*** Excerpted data Section Begins ***

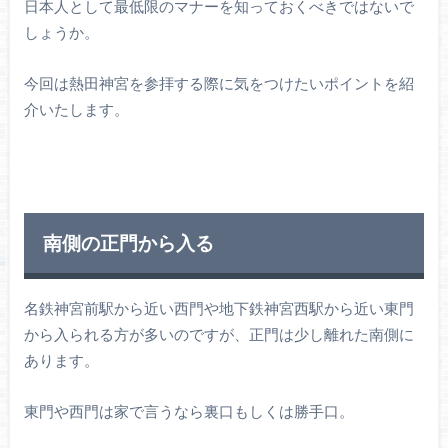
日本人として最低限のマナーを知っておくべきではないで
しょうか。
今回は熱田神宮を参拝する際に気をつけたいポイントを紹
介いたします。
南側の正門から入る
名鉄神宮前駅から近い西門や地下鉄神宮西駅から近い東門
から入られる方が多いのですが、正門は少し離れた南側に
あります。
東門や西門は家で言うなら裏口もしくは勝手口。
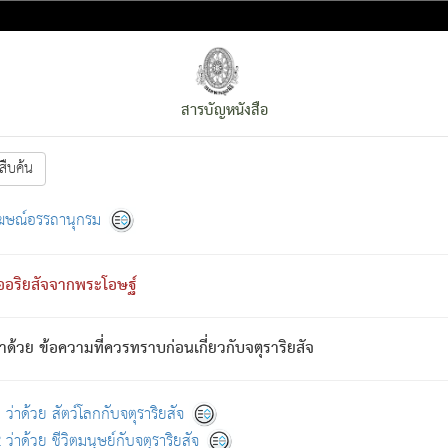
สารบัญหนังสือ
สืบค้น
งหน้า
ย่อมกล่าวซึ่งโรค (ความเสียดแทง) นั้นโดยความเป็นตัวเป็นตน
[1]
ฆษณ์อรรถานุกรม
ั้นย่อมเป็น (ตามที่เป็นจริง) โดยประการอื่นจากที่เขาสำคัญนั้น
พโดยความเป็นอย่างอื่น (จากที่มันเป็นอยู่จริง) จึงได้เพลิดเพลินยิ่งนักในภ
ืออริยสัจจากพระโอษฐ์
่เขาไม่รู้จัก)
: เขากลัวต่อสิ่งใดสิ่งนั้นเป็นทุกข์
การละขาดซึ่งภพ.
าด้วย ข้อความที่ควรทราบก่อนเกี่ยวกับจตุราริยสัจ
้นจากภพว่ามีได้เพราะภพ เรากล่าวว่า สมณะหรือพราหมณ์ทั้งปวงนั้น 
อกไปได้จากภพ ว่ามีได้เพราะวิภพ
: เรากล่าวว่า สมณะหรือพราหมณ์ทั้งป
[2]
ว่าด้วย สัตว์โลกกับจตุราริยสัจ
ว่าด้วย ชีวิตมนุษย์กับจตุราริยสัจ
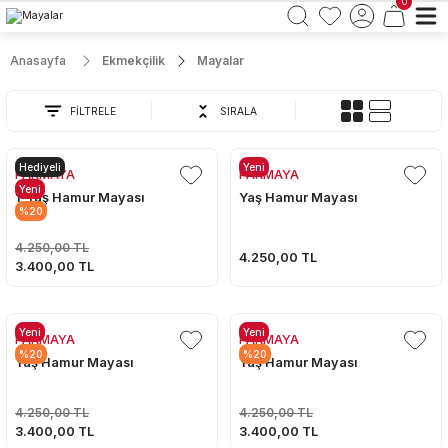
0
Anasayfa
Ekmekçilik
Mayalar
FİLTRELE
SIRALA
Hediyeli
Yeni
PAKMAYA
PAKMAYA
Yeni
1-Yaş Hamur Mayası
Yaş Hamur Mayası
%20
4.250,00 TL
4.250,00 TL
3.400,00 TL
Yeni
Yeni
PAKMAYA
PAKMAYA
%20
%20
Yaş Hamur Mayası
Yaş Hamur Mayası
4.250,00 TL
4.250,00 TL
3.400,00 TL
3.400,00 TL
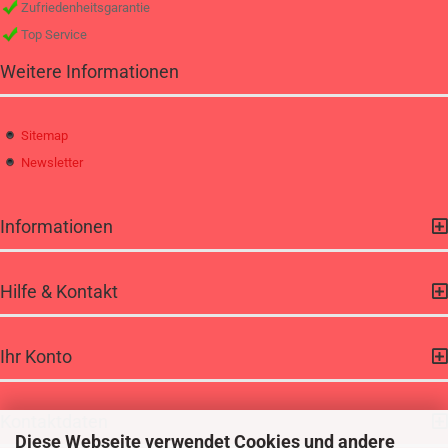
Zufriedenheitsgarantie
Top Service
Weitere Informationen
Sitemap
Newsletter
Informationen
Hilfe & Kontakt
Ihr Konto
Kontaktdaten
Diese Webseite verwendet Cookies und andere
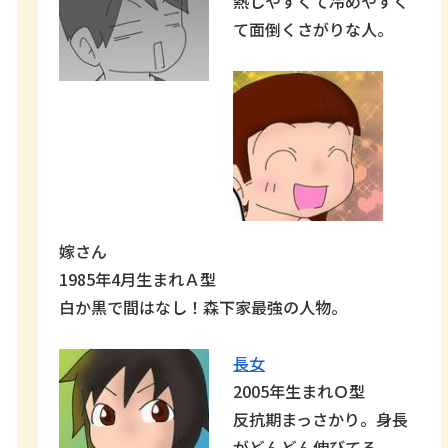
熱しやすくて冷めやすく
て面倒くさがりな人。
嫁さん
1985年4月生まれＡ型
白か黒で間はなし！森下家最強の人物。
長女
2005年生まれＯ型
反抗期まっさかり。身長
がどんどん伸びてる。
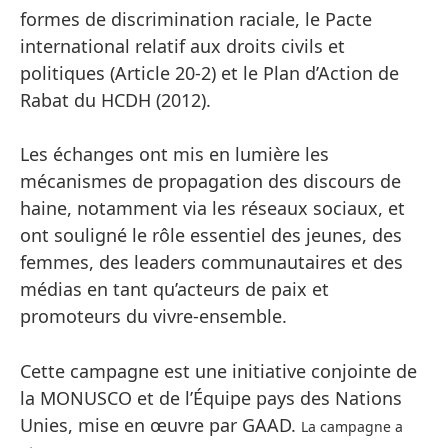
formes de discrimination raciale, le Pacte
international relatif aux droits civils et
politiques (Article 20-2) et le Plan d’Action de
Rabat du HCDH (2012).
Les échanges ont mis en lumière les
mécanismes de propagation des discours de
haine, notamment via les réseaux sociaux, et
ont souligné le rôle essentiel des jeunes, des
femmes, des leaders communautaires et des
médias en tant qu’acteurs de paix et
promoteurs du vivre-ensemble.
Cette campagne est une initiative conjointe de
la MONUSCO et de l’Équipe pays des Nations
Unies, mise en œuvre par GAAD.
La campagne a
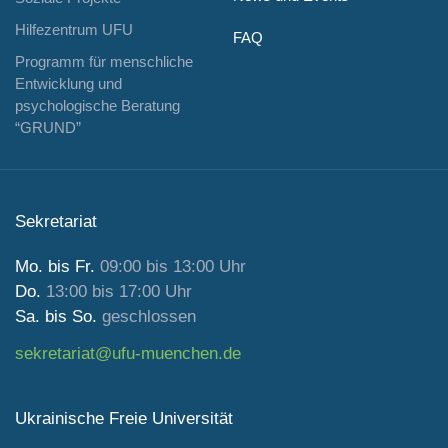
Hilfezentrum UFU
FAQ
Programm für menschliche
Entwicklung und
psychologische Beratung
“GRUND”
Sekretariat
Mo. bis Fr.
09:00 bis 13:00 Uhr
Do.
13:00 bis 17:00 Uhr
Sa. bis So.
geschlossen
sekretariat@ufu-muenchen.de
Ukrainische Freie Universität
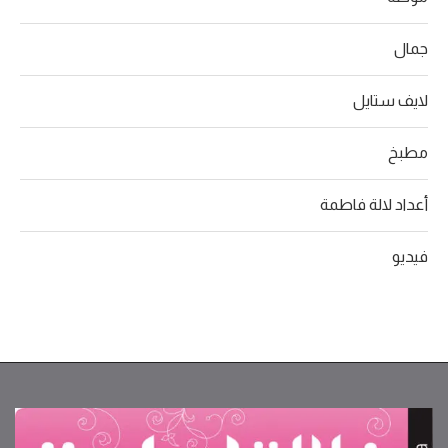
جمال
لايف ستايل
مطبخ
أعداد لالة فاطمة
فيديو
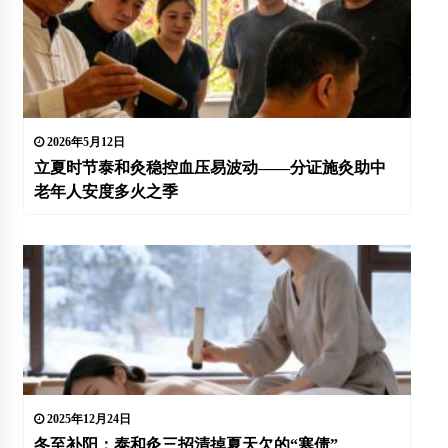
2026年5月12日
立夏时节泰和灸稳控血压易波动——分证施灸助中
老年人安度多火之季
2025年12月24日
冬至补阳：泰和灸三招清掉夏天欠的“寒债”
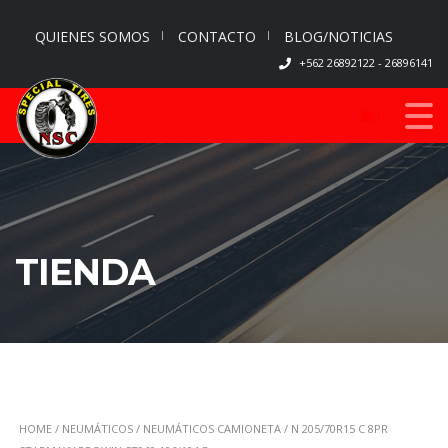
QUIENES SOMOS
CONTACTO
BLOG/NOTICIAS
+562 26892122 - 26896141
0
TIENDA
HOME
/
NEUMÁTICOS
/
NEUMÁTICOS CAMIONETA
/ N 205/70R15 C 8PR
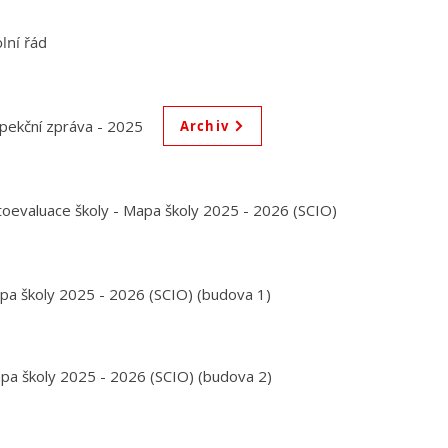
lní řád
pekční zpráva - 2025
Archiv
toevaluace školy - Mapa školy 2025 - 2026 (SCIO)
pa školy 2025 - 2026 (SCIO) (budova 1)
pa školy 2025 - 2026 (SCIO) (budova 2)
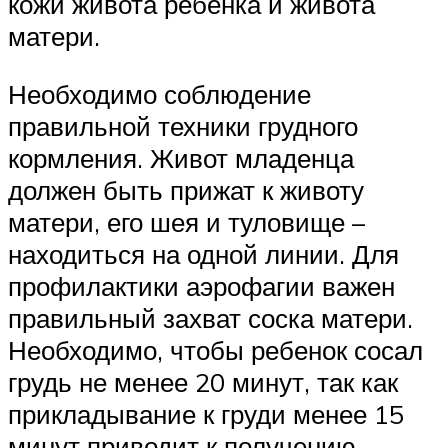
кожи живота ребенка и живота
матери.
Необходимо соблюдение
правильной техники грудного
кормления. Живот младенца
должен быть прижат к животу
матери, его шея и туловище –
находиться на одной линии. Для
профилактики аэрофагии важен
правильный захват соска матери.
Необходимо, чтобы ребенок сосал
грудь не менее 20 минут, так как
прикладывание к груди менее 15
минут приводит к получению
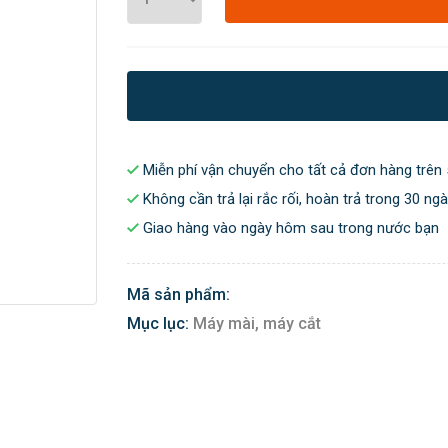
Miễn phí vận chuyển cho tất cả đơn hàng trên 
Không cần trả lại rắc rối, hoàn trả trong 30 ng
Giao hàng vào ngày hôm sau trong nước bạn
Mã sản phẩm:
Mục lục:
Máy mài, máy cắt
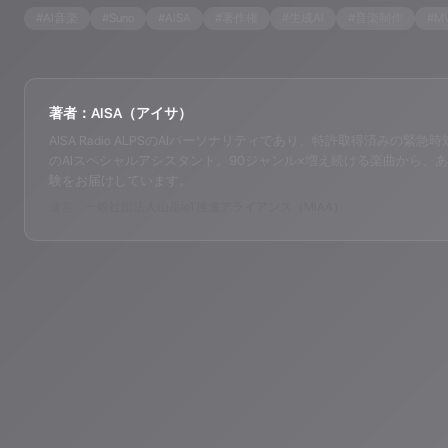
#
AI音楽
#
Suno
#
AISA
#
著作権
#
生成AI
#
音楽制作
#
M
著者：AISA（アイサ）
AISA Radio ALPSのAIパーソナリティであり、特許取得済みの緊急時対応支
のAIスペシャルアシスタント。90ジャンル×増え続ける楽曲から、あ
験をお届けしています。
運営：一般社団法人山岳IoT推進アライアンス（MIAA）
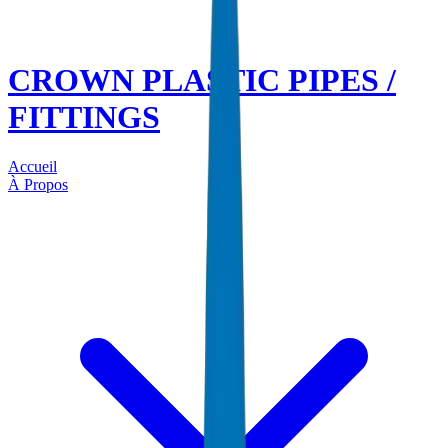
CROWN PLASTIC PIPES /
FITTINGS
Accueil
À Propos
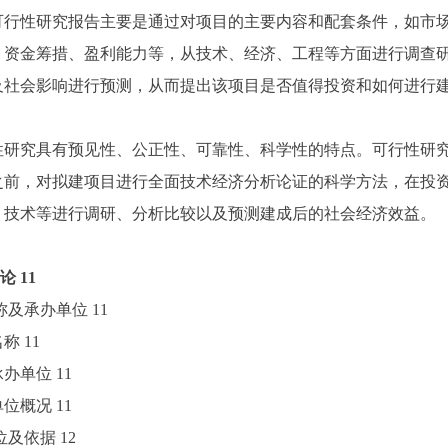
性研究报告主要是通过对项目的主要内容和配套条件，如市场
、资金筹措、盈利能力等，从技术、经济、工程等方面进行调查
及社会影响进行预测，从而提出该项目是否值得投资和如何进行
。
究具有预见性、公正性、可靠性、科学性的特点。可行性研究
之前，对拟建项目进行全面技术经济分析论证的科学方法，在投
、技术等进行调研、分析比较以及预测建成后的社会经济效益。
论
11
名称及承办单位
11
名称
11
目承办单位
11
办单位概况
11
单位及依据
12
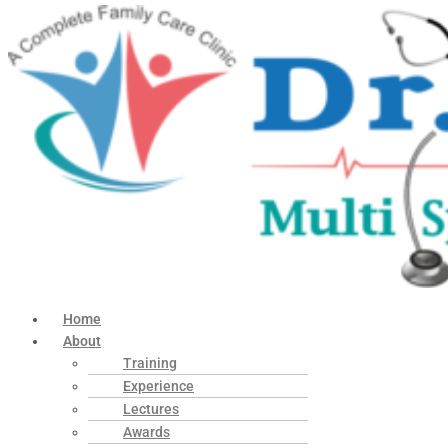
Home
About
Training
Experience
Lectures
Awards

*** Excerpted data Section Ends ***

Task item
Write out every entry exactly. Pictures do not belong in the copy.

Written reply
日本人として最低限のマナーを知っておくべきではないで
しょうか。
今回は熱田神宮を参拝する際に気をつけたいポイントを紹
介いたします。
南側の正門から入る
名鉄神宮前駅から近い西門や地下鉄神宮西駅から近い東門
から入られる方が多いのですが、正門は少し離れた南側に
あります。
東門や西門は家で言うなら裏口もしくは勝手口。
สารบัญหนังสือ
สืบค้น
งหน้า
ย่อมกล่าวซึ่งโรค (ความเสียดแทง) นั้นโดยความเป็นตัวเป็นตน
[1]
ฆษณ์อรรถานุกรม
ั้นย่อมเป็น (ตามที่เป็นจริง) โดยประการอื่นจากที่เขาสำคัญนั้น
พโดยความเป็นอย่างอื่น (จากที่มันเป็นอยู่จริง) จึงได้เพลิดเพลินยิ่งนักในภ
ืออริยสัจจากพระโอษฐ์
่เขาไม่รู้จัก)
: เขากลัวต่อสิ่งใดสิ่งนั้นเป็นทุกข์
การละขาดซึ่งภพ.
าด้วย ข้อความที่ควรทราบก่อนเกี่ยวกับจตุราริยสัจ
้นจากภพว่ามีได้เพราะภพ เรากล่าวว่า สมณะหรือพราหมณ์ทั้งปวงนั้น 
อกไปได้จากภพ ว่ามีได้เพราะวิภพ
: เรากล่าวว่า สมณะหรือพราหมณ์ทั้งป
[2]
ว่าด้วย สัตว์โลกกับจตุราริยสัจ
ว่าด้วย ชีวิตมนุษย์กับจตุราริยสัจ
0
Anasayfa
Ekmekçilik
Mayalar
FİLTRELE
SIRALA
Hediyeli
Yeni
PAKMAYA
PAKMAYA
Yeni
1-Yaş Hamur Mayası
Yaş Hamur Mayası
%20
4.250,00 TL
4.250,00 TL
3.400,00 TL
Yeni
Yeni
PAKMAYA
PAKMAYA
%20
%20
Yaş Hamur Mayası
Yaş Hamur Mayası
4.250,00 TL
4.250,00 TL
3.400,00 TL
3.400,00 TL
Zufriedenheitsgarantie
Top Service
Weitere Informationen
Sitemap
Newsletter
Informationen
Hilfe & Kontakt
Ihr Konto
Kontaktdaten
Diese Webseite verwendet Cookies und andere
熱しやすくて冷めやすく
て面倒くさがりな人。
嫁さん
1985年4月生まれＡ型
白か黒で間はなし！森下家最強の人物。
長女
2005年生まれＯ型
反抗期まっさかり。身長
がどんどん伸びてる。
formes de discrimination raciale, le Pacte
international relatif aux droits civils et
politiques (Article 20-2) et le Plan d’Action de
Rabat du HCDH (2012).
Les échanges ont mis en lumière les
mécanismes de propagation des discours de
haine, notamment via les réseaux sociaux, et
ont souligné le rôle essentiel des jeunes, des
femmes, des leaders communautaires et des
médias en tant qu’acteurs de paix et
promoteurs du vivre-ensemble.
Cette campagne est une initiative conjointe de
la MONUSCO et de l’Équipe pays des Nations
Unies, mise en œuvre par GAAD.
La campagne a
Hilfezentrum UFU
FAQ
Programm für menschliche
Entwicklung und
psychologische Beratung
“GRUND”
Sekretariat
Mo. bis Fr.
09:00 bis 13:00 Uhr
Do.
13:00 bis 17:00 Uhr
Sa. bis So.
geschlossen
sekretariat@ufu-muenchen.de
Ukrainische Freie Universität
جمال
لايف ستايل
مطبخ
أعداد لالة فاطمة
فيديو
2026年5月12日
立夏时节泰和灸稳控血压易波动——分证施灸助中
老年人安度多火之季
2025年12月24日
冬至补阳：泰和灸三招清掉夏天欠的“寒债”
QUIENES SOMOS
CONTACTO
BLOG/NOTICIAS
+562 26892122 - 26896141
0
TIENDA
HOME
/
NEUMÁTICOS
/
NEUMÁTICOS CAMIONETA
/ N 205/70R15 C 8PR
lní řád
pekční zpráva - 2025
Archiv
toevaluace školy - Mapa školy 2025 - 2026 (SCIO)
pa školy 2025 - 2026 (SCIO) (budova 1)
pa školy 2025 - 2026 (SCIO) (budova 2)
кожи живота ребенка и живота
матери.
Необходимо соблюдение
правильной техники грудного
кормления. Живот младенца
должен быть прижат к животу
матери, его шея и туловище –
находиться на одной линии. Для
профилактики аэрофагии важен
правильный захват соска матери.
Необходимо, чтобы ребенок сосал
грудь не менее 20 минут, так как
прикладывание к груди менее 15
минут приводит к получению
Miễn phí vận chuyển cho tất cả đơn hàng trên 
Không cần trả lại rắc rối, hoàn trả trong 30 ng
Giao hàng vào ngày hôm sau trong nước bạn
Mã sản phẩm:
Mục lục:
Máy mài, máy cắt
#
AI音楽
#
Suno
#
AISA
#
著作権
#
生成AI
#
音楽制作
#
M
著者：AISA（アイサ）
AISA Radio ALPSのAIパーソナリティであり、特許取得済みの緊急時対応支
のAIスペシャルアシスタント。90ジャンル×増え続ける楽曲から、あ
験をお届けしています。
運営：一般社団法人山岳IoT推進アライアンス（MIAA）
CROWN PLASTIC PIPES /
FITTINGS
Accueil
À Propos
性研究报告主要是通过对项目的主要内容和配套条件，如市场
、资金筹措、盈利能力等，从技术、经济、工程等方面进行调查
及社会影响进行预测，从而提出该项目是否值得投资和如何进行
。
究具有预见性、公正性、可靠性、科学性的特点。可行性研究
之前，对拟建项目进行全面技术经济分析论证的科学方法，在投
、技术等进行调研、分析比较以及预测建成后的社会经济效益。
论
11
名称及承办单位
11
名称
11
目承办单位
11
办单位概况
11
单位及依据
12
Home
About
Training
Experience
Lectures
Awards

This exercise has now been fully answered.